Miles Davis at Ronnie Scott’s in London, 1969
Miles Davis at Ronnie Scott’s in London, 1969

The first jazz concert in mainland Europe is thought to have been played not in a bohemian Paris cellar or a Berlin nightclub, but in Nantes, western France.

By a happy coincidence for me, as a jazz trumpeter as well as a dean, a group of black US soldiers performed in the city my school calls home at the end of the first world war.

While some dwell on the jazz world’s nocturnal sleaze, ego-fuelled infighting and the part drugs and drink have played in the downfall of some artists, I would make a case that there is much that a business school dean can learn from the jazz greats. And they do not come much greater than Miles Davis.

Nearly a quarter of a century after his death he is still the standard by which any so-called jazz genius has to be measured.
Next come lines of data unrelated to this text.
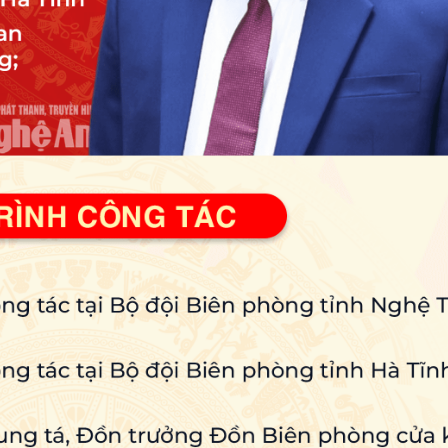
luật
Báo Đại biểu nhân dân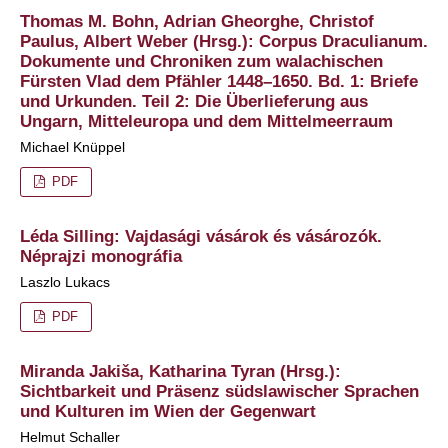
Thomas M. Bohn, Adrian Gheorghe, Christof
Paulus, Albert Weber (Hrsg.): Corpus Draculianum.
Dokumente und Chroniken zum walachischen
Fürsten Vlad dem Pfähler 1448–1650. Bd. 1: Briefe
und Urkunden. Teil 2: Die Überlieferung aus
Ungarn, Mitteleuropa und dem Mittelmeerraum
Michael Knüppel
PDF
Léda Silling: Vajdasági vásárok és vásározók.
Néprajzi monográfia
Laszlo Lukacs
PDF
Miranda Jakiša, Katharina Tyran (Hrsg.):
Sichtbarkeit und Präsenz südslawischer Sprachen
und Kulturen im Wien der Gegenwart
Helmut Schaller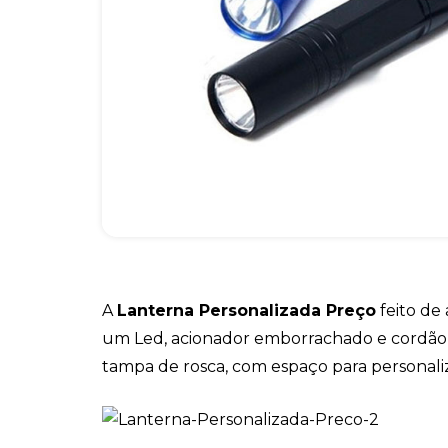
A
Lanterna Personalizada Preço
feito de
um Led, acionador emborrachado e cordão 
tampa de rosca, com espaço para personali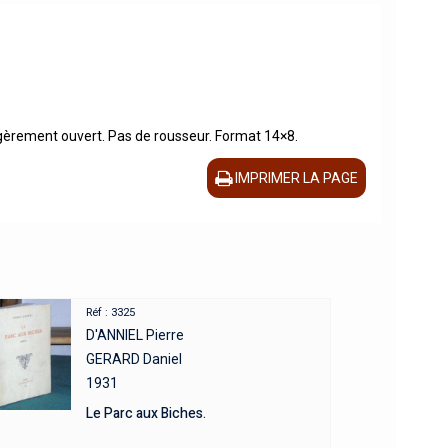
Légèrement ouvert. Pas de rousseur. Format 14×8.
IMPRIMER LA PAGE
Réf : 3325
D'ANNIEL Pierre
GERARD Daniel
1931
Le Parc aux Biches.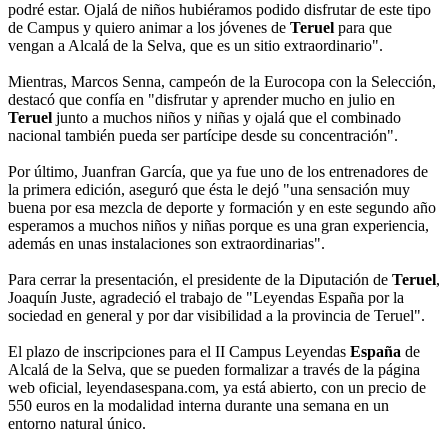
podré estar. Ojalá de niños hubiéramos podido disfrutar de este tipo
de Campus y quiero animar a los jóvenes de
Teruel
para que
vengan a Alcalá de la Selva, que es un sitio extraordinario".
Mientras, Marcos Senna, campeón de la Eurocopa con la Selección,
destacó que confía en "disfrutar y aprender mucho en julio en
Teruel
junto a muchos niños y niñas y ojalá que el combinado
nacional también pueda ser partícipe desde su concentración".
Por último, Juanfran García, que ya fue uno de los entrenadores de
la primera edición, aseguró que ésta le dejó "una sensación muy
buena por esa mezcla de deporte y formación y en este segundo año
esperamos a muchos niños y niñas porque es una gran experiencia,
además en unas instalaciones son extraordinarias".
Para cerrar la presentación, el presidente de la Diputación de
Teruel
,
Joaquín Juste, agradeció el trabajo de "Leyendas España por la
sociedad en general y por dar visibilidad a la provincia de Teruel".
El plazo de inscripciones para el II Campus Leyendas
España
de
Alcalá de la Selva, que se pueden formalizar a través de la página
web oficial, leyendasespana.com, ya está abierto, con un precio de
550 euros en la modalidad interna durante una semana en un
entorno natural único.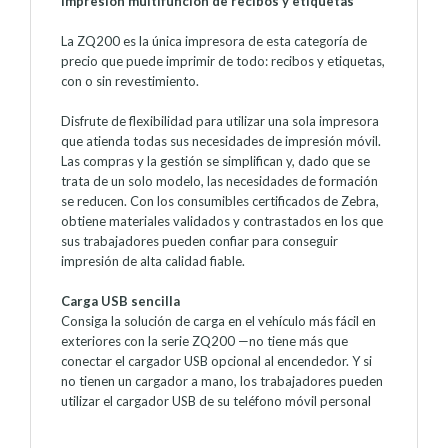
Impresión multifunción de recibos y etiquetas
La ZQ200 es la única impresora de esta categoría de
precio que puede imprimir de todo: recibos y etiquetas,
con o sin revestimiento.
Disfrute de flexibilidad para utilizar una sola impresora
que atienda todas sus necesidades de impresión móvil.
Las compras y la gestión se simplifican y, dado que se
trata de un solo modelo, las necesidades de formación
se reducen. Con los consumibles certificados de Zebra,
obtiene materiales validados y contrastados en los que
sus trabajadores pueden confiar para conseguir
impresión de alta calidad fiable.
Carga USB sencilla
Consiga la solución de carga en el vehículo más fácil en
exteriores con la serie ZQ200 —no tiene más que
conectar el cargador USB opcional al encendedor. Y si
no tienen un cargador a mano, los trabajadores pueden
utilizar el cargador USB de su teléfono móvil personal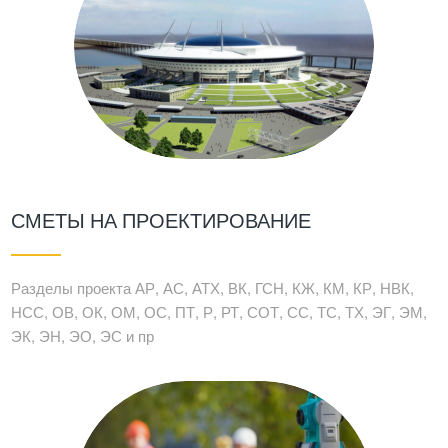
СМЕТЫ НА ПРОЕКТИРОВАНИЕ
Разделы проекта АР, АС, АТХ, ВК, ГСН, КЖ, КМ, КР, НВК,
НСС, ОВ, ОК, ОМ, ОС, ПТ, Р, РТ, СОТ, СС, ТС, ТХ, ЭГ, ЭМ,
ЭК, ЭН, ЭО, ЭС и пр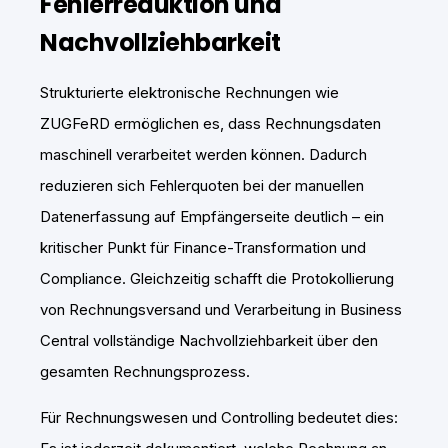
Fehlerreduktion und
Nachvollziehbarkeit
Strukturierte elektronische Rechnungen wie
ZUGFeRD ermöglichen es, dass Rechnungsdaten
maschinell verarbeitet werden können. Dadurch
reduzieren sich Fehlerquoten bei der manuellen
Datenerfassung auf Empfängerseite deutlich – ein
kritischer Punkt für Finance-Transformation und
Compliance. Gleichzeitig schafft die Protokollierung
von Rechnungsversand und Verarbeitung in Business
Central vollständige Nachvollziehbarkeit über den
gesamten Rechnungsprozess.
Für Rechnungswesen und Controlling bedeutet dies: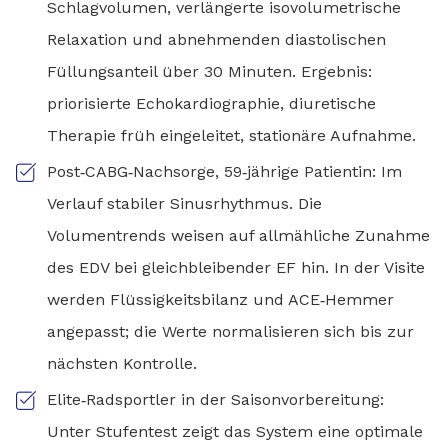
Schlagvolumen, verlängerte isovolumetrische
Relaxation und abnehmenden diastolischen
Füllungsanteil über 30 Minuten. Ergebnis:
priorisierte Echokardiographie, diuretische
Therapie früh eingeleitet, stationäre Aufnahme.
Post‑CABG‑Nachsorge, 59‑jährige Patientin: Im
Verlauf stabiler Sinusrhythmus. Die
Volumentrends weisen auf allmähliche Zunahme
des EDV bei gleichbleibender EF hin. In der Visite
werden Flüssigkeitsbilanz und ACE‑Hemmer
angepasst; die Werte normalisieren sich bis zur
nächsten Kontrolle.
Elite‑Radsportler in der Saisonvorbereitung:
Unter Stufentest zeigt das System eine optimale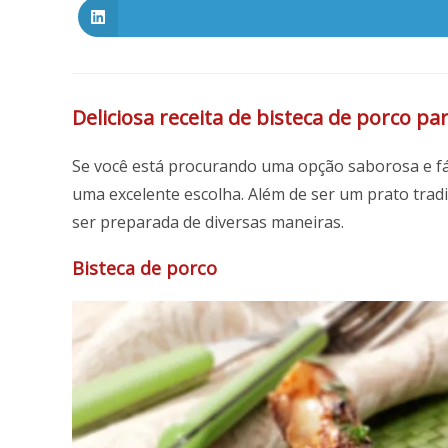
nova
nova
janela
janela
Deliciosa receita de bisteca de porco pa
Se você está procurando uma opção saborosa e fác
uma excelente escolha. Além de ser um prato tradic
ser preparada de diversas maneiras.
Bisteca de porco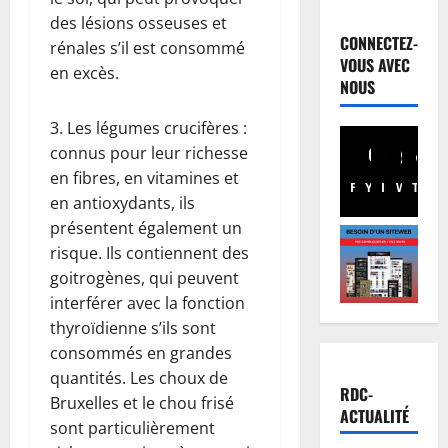
E
des lésions osseuses et
u
CONNECTEZ-
rénales s’il est consommé
r
VOUS AVEC
en excès.
o
NOUS
2
b
o
3. Les légumes crucifères :
Santé
E
n
connus pour leur richesse
b
d
en fibres, en vitamines et
Facebook
Youtube
Instagram
WhatsA
TikTo
X
o
:
en antioxydants, ils
l
d
3
présentent également un
a
e
risque. Ils contiennent des
e
Musique
s
A
goitrogènes, qui peuvent
n
r
n
R
interférer avec la fonction
e
n
D
s
thyroïdienne s’ils sont
u
C
4
s
consommés en grandes
l
:
o
quantités. Les choux de
a
Football
l
u
RDC-
Bruxelles et le chou frisé
L
t
’
r
ACTUALITÉ
sont particulièrement
i
i
O
c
However, defining Davis is no simple task.

To begin with, his output is so diverse. Like any top business school, and consequently any dean, he constantly reinvented himself, always looking to innovate and relate to a new generation. In this way, he was able to renew his music over more than 35 years, moving from bebop to cool and modal jazz and integrating electro and even rap. He never wanted to play the same thing twice.

Such relentless innovation makes Davis hard to label. He may be jazz by definition but his style could best be described as hybrid. Like the schools that today look beyond business to give their students individual, atypical profiles, he looked beyond jazz to include influences from diverse cultures. Truly international in outlook, he was one of the precursors of what we now call world music.

Davis was also a remarkable teacher, perhaps in spite of himself. Renowned for being extremely self-critical, he did not spare the feelings of those around him. Yet despite his sometimes unbearable moods, he fostered many young musicians who would later become stars, such as Herbie Hancock, John McLaughlin and Marcus Miller.

The band of the Harlem Hellfighters 369th Infantry Regiment, France, circa 1918
The band of the Harlem Hellfighters 369th Infantry Regiment, France, circa 1918

Besides teaching, he was an avid student, always seeking to learn. One example was his use of technology. When Davis began his career, musicians played live in the studio rather than recording parts individually and choosing the best take for an instrument, as is the norm today. He was one of the first to reject live studio recording and search for perfection through a multi-track approach.

To innovation we can add improvisation. I believe jazz corresponds well to what businesses should aspire to. It is based on a set series of chords and a theme that provide a solid base from which improvisation can evolve. However, to reach this level is not easy and requires years of dedication.

To improvise within any group, musical or otherwise, you must be a good listener. Your improvisation is guided by those around you. You need to be able to pick up the signals that will determine how and when your own solo will begin, develop and end.

Improvisation also entails a large dose of risk allied to a well-honed technique, especially in the case of the trumpet, a demanding instrument. Business school deans, even those who do not follow jazz, are more than likely to be able to identify with such an approach. The security of a solid base is what allows those moments of innovation and improvisation that can make a difference in the competitive management education market.

The love affair between France and jazz that began with that first concert in Nantes continued with Davis and many other US jazz giants. In the late 1950s and early 1960s, France welcomed Afro-American jazz musicians like no other country at a time when such players still sought recognition back home.

While in Paris, Davis recorded a magnificent original soundtrack for the film Ascenseur pour l’échafaud, a classic by French director Louis Malle, and fell for the chanteuse Juliette Gréco: a romance that could qualify as the jazz version of Romeo and Juliette. He met adulation wherever he went and for that reason, being aware of the danger of comfort zones, he returned to the US.

Davis never chose the easy path. He was motivated by challenges and pushed himself and others to surpass themselves, leaving behind a body of work that seems timeless in its appeal and influence. If that is not an ideal for a business-school dean to aspire to I do not know what is.

Frank Vidal is dean of Audencia Nantes School of Management.